Scotland Election 2016

Campaigns mark one week until Holyrood election

Leaders collage

Scotland's politicians have been looking ahead to polling day with the Holyrood election one week away.

Party leaders set out their vision for the next five years while campaigning across Scotland.


Nicola Sturgeon, SNP

Nicola Sturgeon marked the one-week countdown to polling day with her deputy John Swinney in South Queensferry.

In the shadow of the new Forth crossing, Ms Sturgeon appealed to voters to give her a personal mandate as first minister.

She said: "The SNP is the only party with the strength, unity and vision to move Scotland forward.

"Our positive, ambitious plans to shape a better future for Scotland by increasing childcare, transforming the NHS and securing more and better-paid jobs are winning support across the country."


Kezia Dugdale, Labour

Image copyright Enchanted Forest Nursery

Kezia Dugdale warned that not backing Labour could see a further £3bn in cuts imposed on Scotland.

Visiting a nursery in Glasgow, the Scottish Labour leader said she would introduce a three-step programme to create "a fairer country for all".

These include a 50p tax rate on people earning more than £150,000, investment in schools through an increase to the education budget in the next parliament, and a halt to cuts to the NHS and public services.

Ms Dugdale said: "Change isn't easy, but voting for change is. A week from today, I want people to put a cross next to Labour on both their ballot papers so that we can use the powers of the Scottish Parliament to change our country for the better."


Ruth Davidson, Conservatives

Image copyright Ruth Davidson / Twitter

Visiting a waste management plant in Dumfries, Ruth Davidson said her party could be "the strong opposition" that Scotland needs.
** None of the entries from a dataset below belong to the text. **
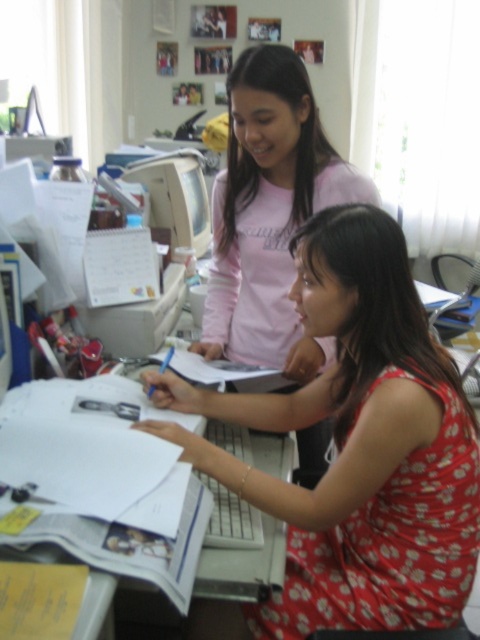 You are organizing a small event and need to determine seating arrangements. The floral fabric dress at center is worn by a guest, and the matte plastic monitor at center is part of the desk setup. If you need to place a chair between them, which object should the chair be closer to to ensure it doesn

The chair should be closer to the matte plastic monitor at center because the floral fabric dress at center is larger in size and may require more space around it to accommodate the guest comfortably.

You are organizing a small event and need to know which item takes up more space for storage. Based on the image, which object occupies more space between the floral fabric dress at center and the pink cotton shirt at upper center?

The pink cotton shirt at upper center occupies more space than the floral fabric dress at center. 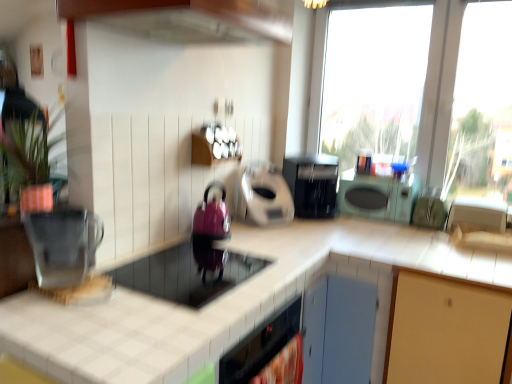 Question: Is black plastic coffee maker at center aimed at metallic silver toaster at right, positioned as the 1th appliance in right-to-left order?

Choices:
 (A) yes
 (B) no

Answer: (B)

Question: Is black plastic coffee maker at center positioned behind metallic silver toaster at right, positioned as the 1th appliance in right-to-left order?

Choices:
 (A) no
 (B) yes

Answer: (B)

Question: Considering the relative sizes of black plastic coffee maker at center and metallic silver toaster at right, positioned as the 1th appliance in right-to-left order, in the image provided, is black plastic coffee maker at center thinner than metallic silver toaster at right, positioned as the 1th appliance in right-to-left order,?

Choices:
 (A) no
 (B) yes

Answer: (A)

Question: Is black plastic coffee maker at center not inside metallic silver toaster at right, the 5th appliance when ordered from left to right?

Choices:
 (A) yes
 (B) no

Answer: (A)

Question: Does black plastic coffee maker at center have a greater width compared to metallic silver toaster at right, positioned as the 1th appliance in right-to-left order?

Choices:
 (A) no
 (B) yes

Answer: (B)

Question: Considering the positions of green matte plant at upper left and transparent glass window at upper right in the image, is green matte plant at upper left taller or shorter than transparent glass window at upper right?

Choices:
 (A) short
 (B) tall

Answer: (A)

Question: From the image's perspective, is green matte plant at upper left located above or below transparent glass window at upper right?

Choices:
 (A) above
 (B) below

Answer: (B)

Question: From a real-world perspective, is green matte plant at upper left positioned above or below transparent glass window at upper right?

Choices:
 (A) above
 (B) below

Answer: (B)

Question: Relative to transparent glass window at upper right, is green matte plant at upper left in front or behind?

Choices:
 (A) behind
 (B) front

Answer: (B)

Question: Does point (323, 258) appear closer or farther from the camera than point (348, 203)?

Choices:
 (A) closer
 (B) farther

Answer: (A)

Question: From the image's perspective, is beige tile countertop at center located above or below green matte microwave at center?

Choices:
 (A) above
 (B) below

Answer: (B)

Question: Considering the positions of beige tile countertop at center and green matte microwave at center in the image, is beige tile countertop at center taller or shorter than green matte microwave at center?

Choices:
 (A) short
 (B) tall

Answer: (B)

Question: Is beige tile countertop at center in front of or behind green matte microwave at center in the image?

Choices:
 (A) behind
 (B) front

Answer: (B)

Question: From a real-world perspective, is transparent glass window at upper right physically located above or below metallic silver kettle at left, which is the first appliance from left to right?

Choices:
 (A) above
 (B) below

Answer: (A)

Question: From the image's perspective, is transparent glass window at upper right positioned above or below metallic silver kettle at left, marked as the 5th appliance in a right-to-left arrangement?

Choices:
 (A) below
 (B) above

Answer: (B) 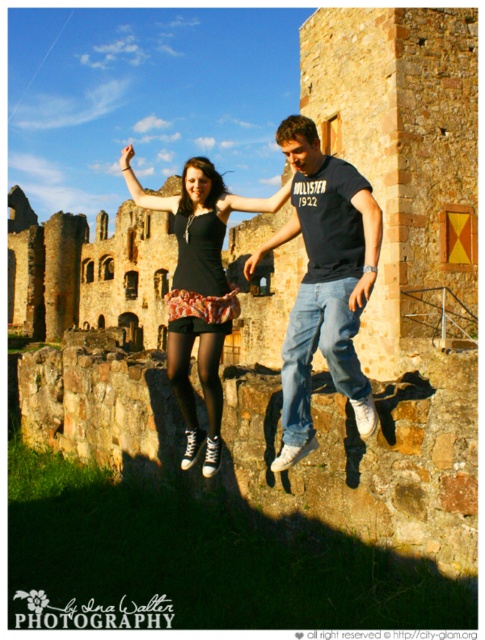 Question: Which point is farther to the camera?

Choices:
 (A) (209, 248)
 (B) (321, 156)

Answer: (A)

Question: Can you confirm if matte black t-shirt at center is positioned above matte black dress at center?

Choices:
 (A) yes
 (B) no

Answer: (A)

Question: Among these points, which one is nearest to the camera?

Choices:
 (A) (361, 221)
 (B) (206, 336)

Answer: (A)

Question: Does matte black t-shirt at center appear on the right side of matte black dress at center?

Choices:
 (A) no
 (B) yes

Answer: (B)

Question: Is matte black t-shirt at center further to camera compared to matte black dress at center?

Choices:
 (A) no
 (B) yes

Answer: (A) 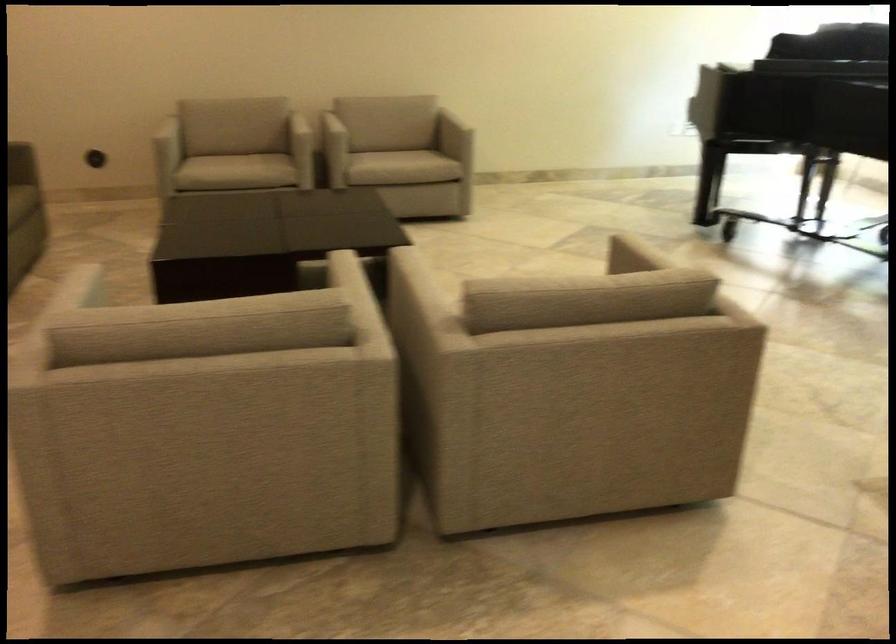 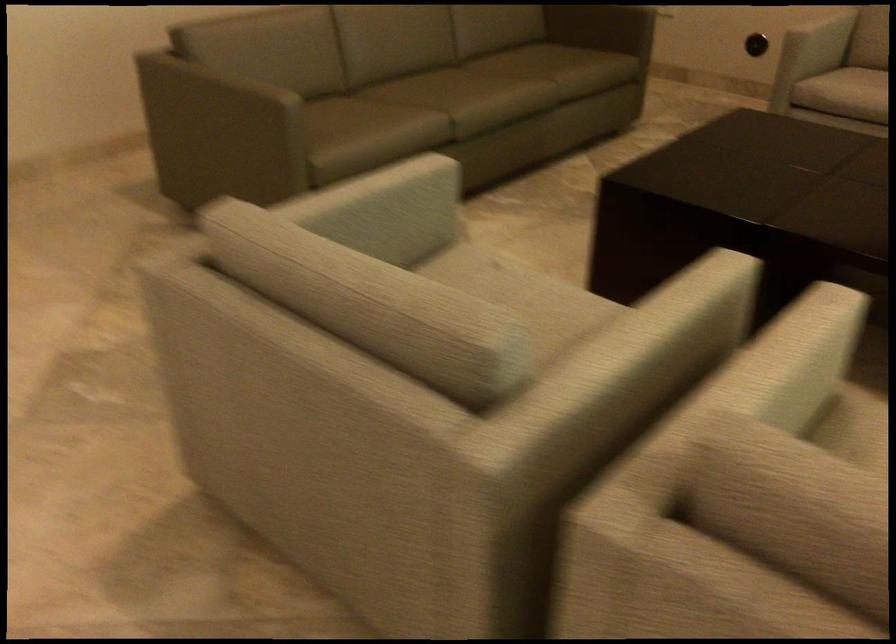 The point at (173, 134) is marked in the first image. Where is the corresponding point in the second image?

(821, 35) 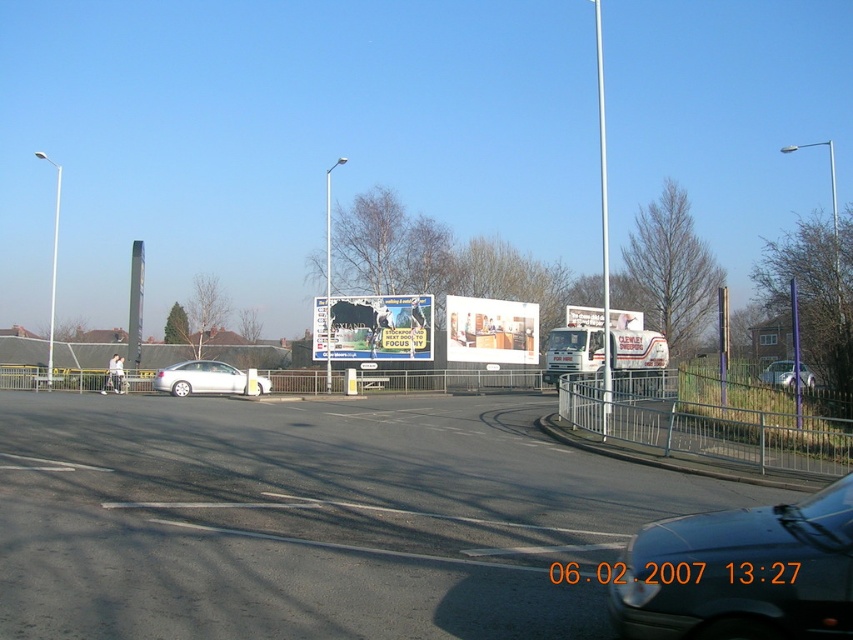 Question: Observing the image, what is the correct spatial positioning of metallic billboard at center in reference to satin silver sedan at center?

Choices:
 (A) above
 (B) below

Answer: (A)

Question: Which object appears farthest from the camera in this image?

Choices:
 (A) black asphalt road at center
 (B) shiny black car at lower right
 (C) matte white billboard at center
 (D) satin silver sedan at center

Answer: (C)

Question: Among these objects, which one is nearest to the camera?

Choices:
 (A) matte white billboard at center
 (B) shiny black car at lower right

Answer: (B)

Question: Among these points, which one is nearest to the camera?

Choices:
 (A) (381, 304)
 (B) (811, 384)
 (C) (498, 547)
 (D) (634, 317)

Answer: (C)

Question: Does white glossy kitchen at center appear on the right side of matte white billboard at center?

Choices:
 (A) yes
 (B) no

Answer: (B)

Question: Does satin silver sedan at center have a greater width compared to silver metallic sedan at center?

Choices:
 (A) no
 (B) yes

Answer: (B)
The Scottish Conservative leader said she could "hold the SNP to account" and force the next Scottish government to focus on issues that really mattered - such as service provision, jobs and the economy.

Ms Davidson said the Tories were the only party not talking about taking more money out of people's pay packets in the form of extra tax.

She said she wanted to see a "competitive and fair" tax rate to encourage job creation and investment.


Willie Rennie, Lib Dems

Willie Rennie took to a quad bike in Angus while seeking to accelerate his campaign ahead of the vote on 5 May.

The Scottish Lib Dem leader said his party had run a "positive, uplifting campaign" about "making Scotland the best again", which he said was broadening support.

He said: "Everywhere I go, people come up to me to say how pleased they are that our party is campaigning strongly on education and that we are giving mental health the attention it has missed out on for years.

"People are considering voting Liberal Democrat for the first time based on our bold and positive programme for Scotland."